Last summer, ABC had some space to fill and nothing to fill it with. So they rushed to the editing room, grabbed an editor with an art for sarcasm and put together a special that no one watched but me: "The Best TV Shows That Never Were!" The program showcased dozens of failed TV pilots from the last 40 years--and I wish more people had watched, because this was the most interesting "pull something together quickly and cheaply" special I've ever seen. I'd take this over bloopers anyday--at least I'd learn something.

Now it's time for several pilots from the special, as well as some others I already knew about. Prepare to blast off into a past that never happened....


Peter Boyle would have played a gruff, sarcastic cop in "Poochinski."

Instead, he was run down and killed one fateful night. But that wasn't how it ended.


"Hey you! Look down here, bozo......SURPRIIIIIISE!!" (by the way, this is real dialogue I'm typing)


"Wow, you've been reincarnated as a DOG! What're you gonna do NOW?"
"Well, first I'm gonna lick myself....THEN, I'm gonna CATCH MY KILLER!!"


They shake hands and decide to work together, and Boyle re-enters the police force as a dog--a dog who is sometimes the real thing and sometimes an obvious puppet. I haven't typed enough dialogue yet.


"Look at me. I'm a dog. It's all sinking in now."
"But it's life! Precious LIFE!"
Okay, now I've typed enough dialogue....


There was a period in the mid-90's when Baywatch was white-hot, and the networks were interested in buying a show idea from the producers. So, those producers came up with "Daytona Beach," which was supposed to be Baywatch cranked up to 11. Listen to this extreeeeme setup:


The main character is a lifeguard (part of the "Beach Rangers"), but he's also a cop AND a racecar driver. His girlfriend is an Air Force test pilot who wants to be an astronaut. "Wow, I'd love to pilot the shuttle!" she sighs in that right screenshot. The host of "TV Shows That Never Were" remarked that she was pretty much the only woman on Daytona Beach interested in a real career--all the other ladies were only into beauty contests, tanning, and jumping around to make their jugs bounce.


"Channel 99" would have been a comedy wherein Marylu Henner becomes the manager of a midwestern television station. But wait, it gets better....she just came out of a MENTAL INSTITUTION!! SHE'S CRAZY, YA HA! ...Wait, then how'd she get this position?

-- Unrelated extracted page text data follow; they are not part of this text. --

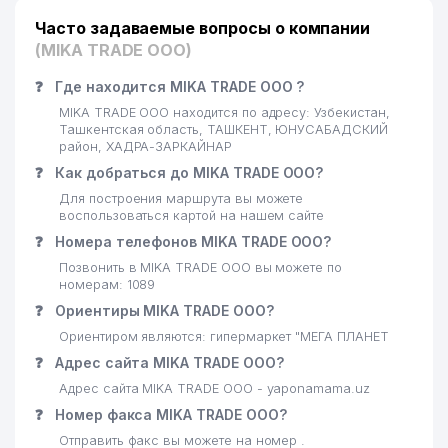
Часто задаваемые вопросы о компании
(MIKA TRADE ООО)
❓
Где находится MIKA TRADE ООО ?
MIKA TRADE ООО находится по адресу: Узбекистан,
Ташкентская область, ТАШКЕНТ, ЮНУСАБАДСКИЙ
район, ХАДРА-ЗАРКАЙНАР
❓
Как добраться до MIKA TRADE ООО?
Для построения маршрута вы можете
воспользоваться картой на нашем сайте
❓
Номера телефонов MIKA TRADE ООО?
Позвонить в MIKA TRADE ООО вы можете по
номерам: 1089
❓
Ориентиры MIKA TRADE ООО?
Ориентиром являются: гипермаркет "МЕГА ПЛАНЕТ
❓
Адрес сайта MIKA TRADE ООО?
Адрес сайта MIKA TRADE ООО - yaponamama.uz
❓
Номер факса MIKA TRADE ООО?
Отправить факс вы можете на номер .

I'm not going to bust my brain thinking about it because I likely wasn't expected to.

This show was produced by Ron Howard, who also made a guest appearance (in the left chair). Everyone who watches Arrested Development now thinks Ron is some kinda genius. Nuh-uh...not all the time.


And can you guess who made THIS one?


NORMAN LEAR. Mr. "All in the Family" himself, one of the most legendary TV producers ever. For some reason he woke up one morning and thought of making this too. I'm not going to type down anything these freaks are saying because you can guess how it goes--lame dog puns and all. This is proof that networks don't always give a rubber stamp of approval to anything an experienced, well-known creator can spit up. And thank goodness for that....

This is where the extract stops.